A Norwich couple are celebrating 14 years since becoming a rare, non-matched, kidney transplant success story.

A special process, where antibodies are “washed” before and after transplant “tricks” the body into thinking the new kidney is a match.

It meant Chris was able to give the gift of life to her husband Ian.

The pair are passionate supporters of research to make life better for patients and have raised more than £23,000 for Kidney Research UK through football competitions. They also regularly raise eyebrows when they tell people about their kidney donor story.

Ian Whittington
Ian Whittington and his wife Chris

Football fan Ian Whittington and his wife Chris (Watford and Arsenal fans respectively) have welcomed the establishment of the Andy Cole Fund and say they are both delighted that Andy, a top international striker, has raised the profile of both the illness and the charity by speaking so honestly about the nightmare of the disease and the impact on both him and his family.

Dialysis is a pig

Ian, 60, said: “People don’t understand the impact on your physical and mental health. Seeing Andy Cole speak so honestly is much needed as most people have no clue how bad it is. Andy was a terrific player in his time: intelligent, calm, a damn good striker.
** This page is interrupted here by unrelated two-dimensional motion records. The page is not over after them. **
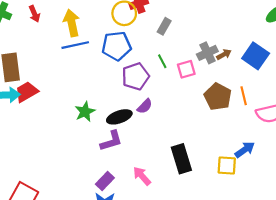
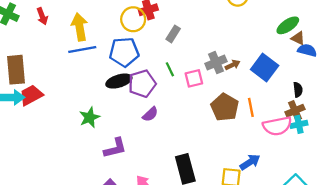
black ellipse: (119, 117) -> (119, 81), moved

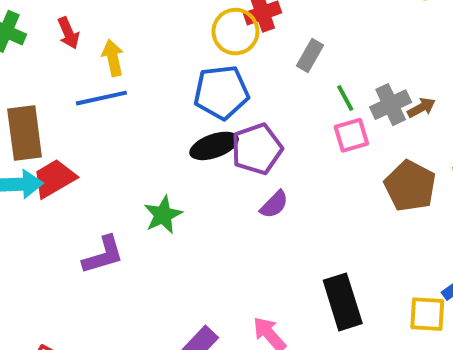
yellow arrow: (80, 27) -> (113, 58), moved, size x0.7
blue line: (82, 50) -> (101, 98), moved
green line: (170, 69) -> (345, 98), moved
purple L-shape: (115, 148) -> (103, 255), moved

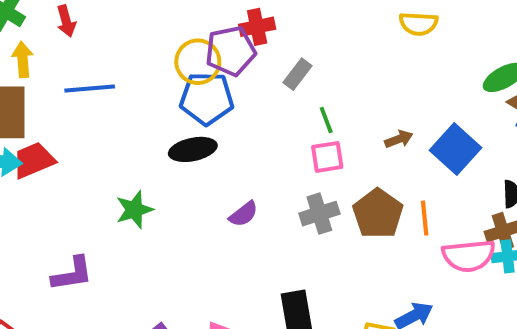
yellow circle: (235, 32) -> (198, 62), moved
yellow arrow: (113, 58) -> (23, 59), moved
gray cross: (391, 105) -> (319, 214), moved
purple pentagon: (257, 149) -> (231, 51), moved
purple L-shape: (103, 255) -> (72, 274), moved

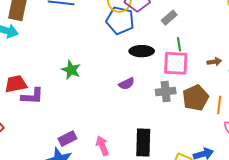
black ellipse: (193, 149) -> (142, 51), moved
pink square: (327, 157) -> (176, 63), size x1.5
red trapezoid: (34, 160) -> (16, 84), moved
green star: (134, 210) -> (71, 70), turned 30

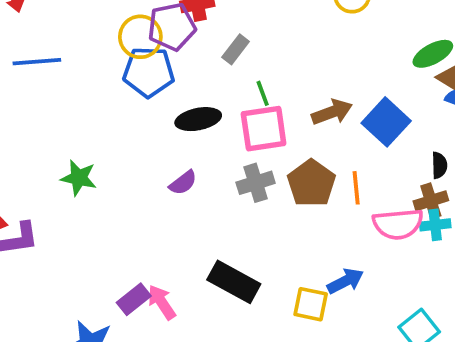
brown arrow: (214, 62) -> (332, 112), size x1.5
purple rectangle: (67, 139) -> (134, 299), moved
black rectangle: (143, 142) -> (234, 282), turned -52

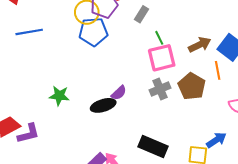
black ellipse: (198, 119) -> (103, 105), moved
orange line: (356, 188) -> (218, 70), moved

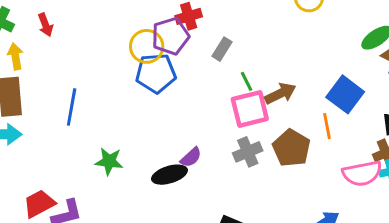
blue line: (29, 32) -> (72, 107), moved, turned -70
brown arrow: (200, 45) -> (280, 93), moved

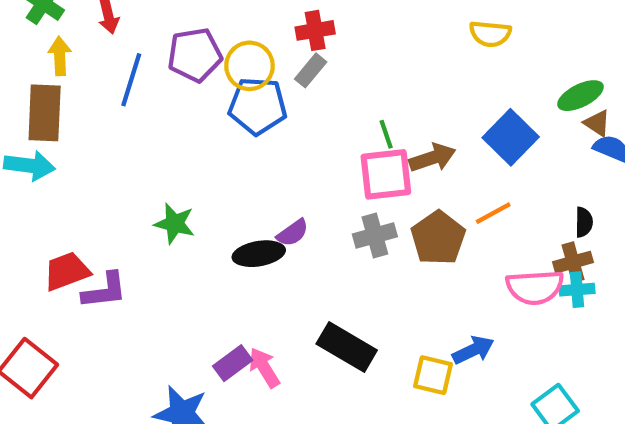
purple pentagon: (170, 36) -> (195, 55), moved
gray rectangle: (222, 49) -> (311, 70), moved
blue square: (345, 94) -> (511, 137), moved
blue line: (72, 107) -> (131, 80), moved
orange line: (327, 126) -> (493, 213), turned 65

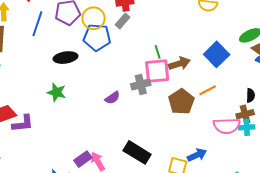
gray cross: (375, 235) -> (141, 85), moved
black ellipse: (259, 254) -> (65, 58), moved

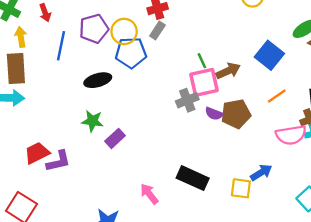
orange line: (208, 90) -> (277, 96), moved
purple semicircle: (112, 98) -> (214, 114), moved, turned 63
brown pentagon: (181, 102) -> (236, 114), turned 30
purple rectangle: (83, 159) -> (115, 138), moved

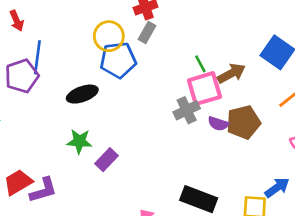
purple pentagon: (94, 29) -> (22, 76), moved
The way he is handling the disease and helping others now is truly admirable.”

Ian and Chris were only the twelfth couple to have pioneering non-matched transplant surgery under the care of consultant David Taube, now retired, at the Hammersmith Hospital in London in 2006.
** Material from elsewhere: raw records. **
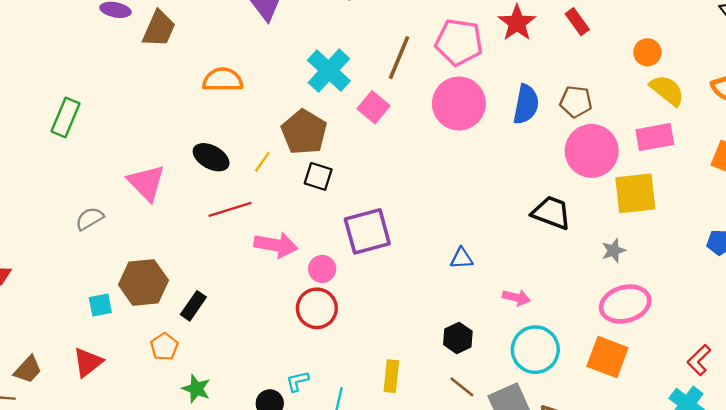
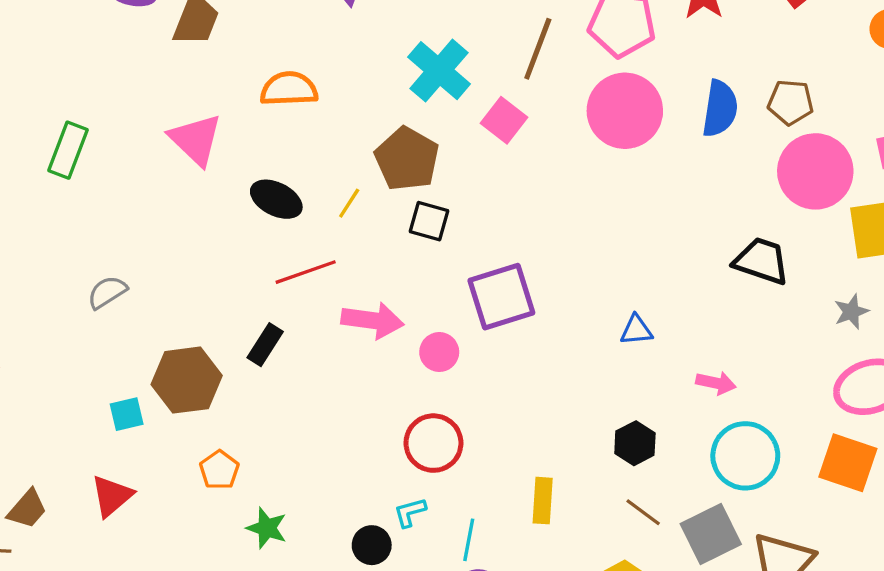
pink triangle: (146, 183) -> (196, 140), moved
black rectangle: (193, 306) -> (265, 345), moved
red circle: (317, 308) -> (433, 443), moved

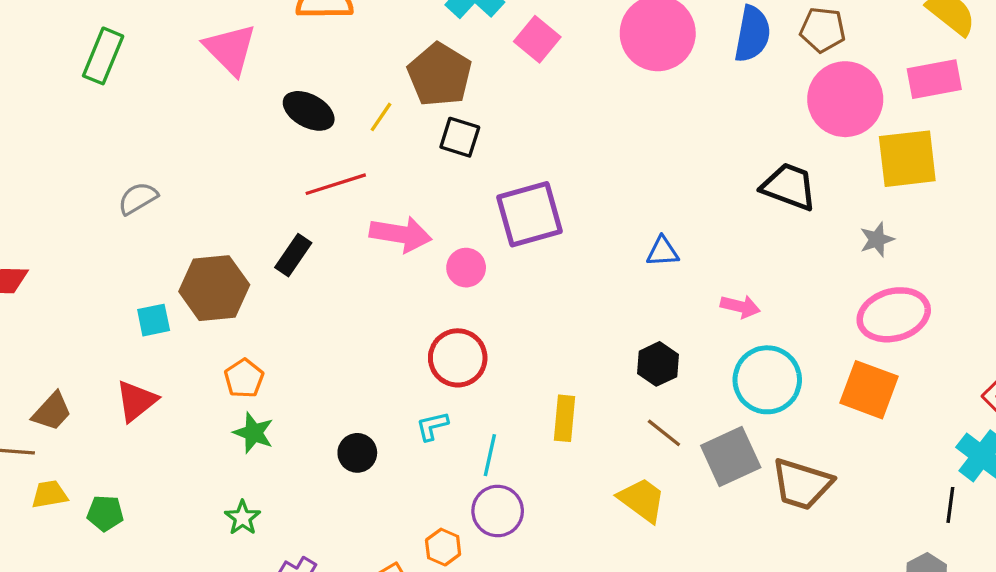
green star: (267, 528) -> (254, 433), moved
black circle: (372, 545) -> (357, 453), moved

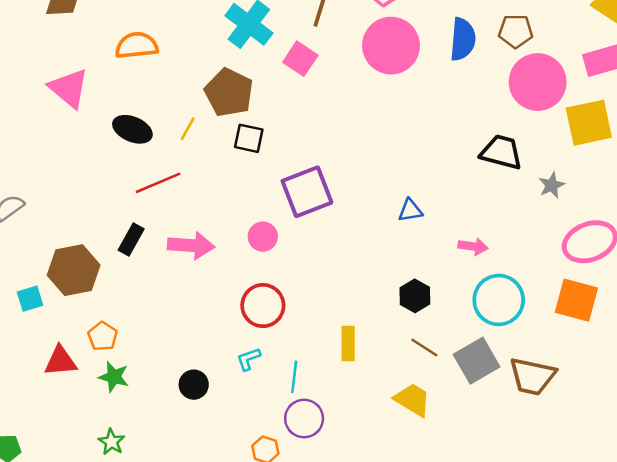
pink arrow: (401, 234) -> (191, 245), moved
gray star: (877, 240) -> (552, 185), moved
red triangle: (136, 401) -> (60, 361), moved, turned 39

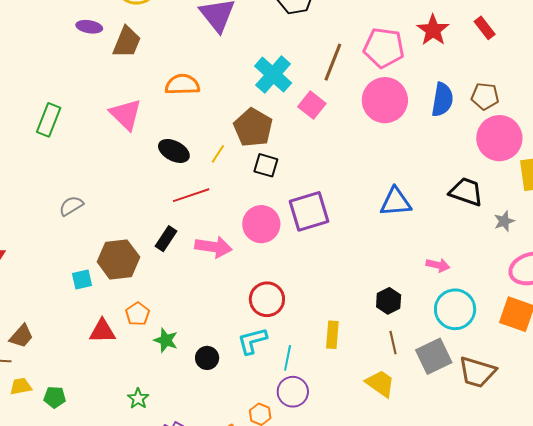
blue triangle: (410, 210) -> (396, 202), moved, size x1.6
pink circle: (263, 237) -> (261, 224), moved, size x1.6
brown line: (424, 348) -> (393, 343), turned 40
cyan L-shape: (248, 359) -> (252, 341), size x1.5
green star: (114, 377) -> (166, 340), moved

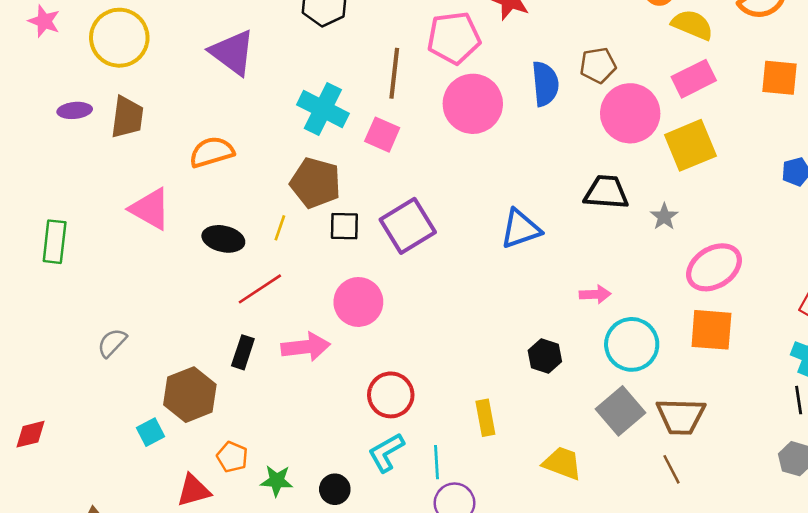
purple square: (309, 211) -> (408, 226), moved
brown line: (393, 343) -> (672, 469), moved

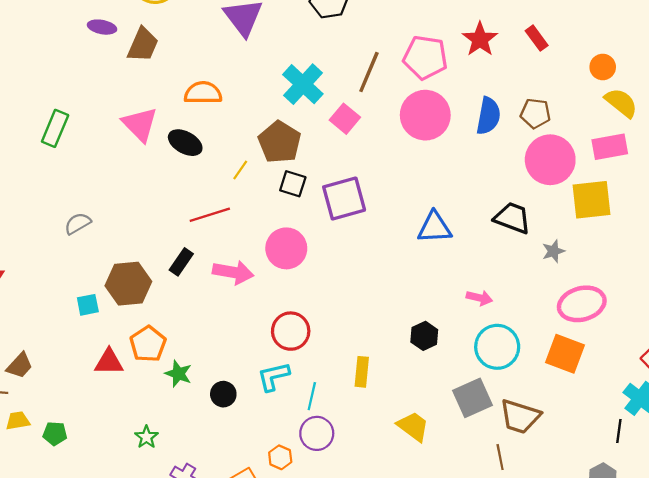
black ellipse: (223, 239) -> (185, 143), moved
orange pentagon: (232, 457) -> (148, 344), size x1.4

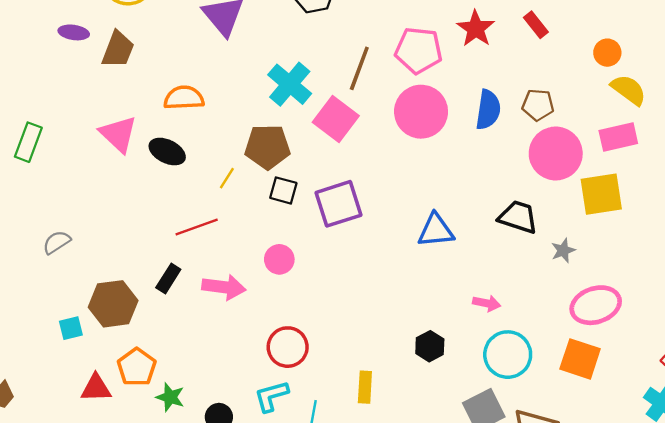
pink square: (345, 119) -> (336, 119), size x1.4
brown pentagon: (280, 142) -> (267, 147), turned -30
pink circle: (286, 248) -> (279, 259), size x0.7

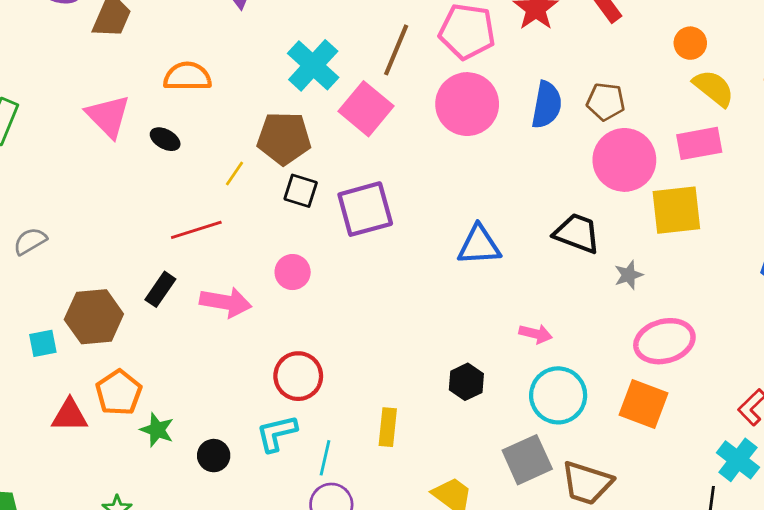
black ellipse: (167, 152) -> (165, 139), size x0.7

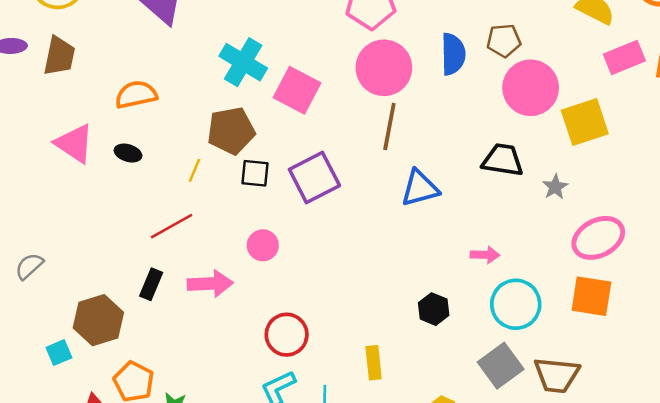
brown line: (396, 50) -> (389, 126), moved
pink rectangle: (699, 143) -> (624, 58), moved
“For over a year leading up to surgery I had dialysis and it was a pig,” Ian said. “Dialysis keeps you alive but between sessions you slowly feel poisoned as the toxins rise again.  Having dialysis on the ‘twilight shift’ then going to work next day, three times a week was tough.”

Ian’s difficult health journey did not end with dialysis. He developed a very rare tumour in what remained of his fistula and three weeks after it was first diagnosed, his right arm was amputated to save his life.

“Losing my arm was a shock, it was three weeks from start to finish. In fact, the whole kidney diagnosis has been quite a journey and it has been a tough ride.”

Ian and Chris Whittington

The dream is no more kidney disease

Ian was working in the public sector, living in Harrow, when he was diagnosed with renal failure in the late 1990s.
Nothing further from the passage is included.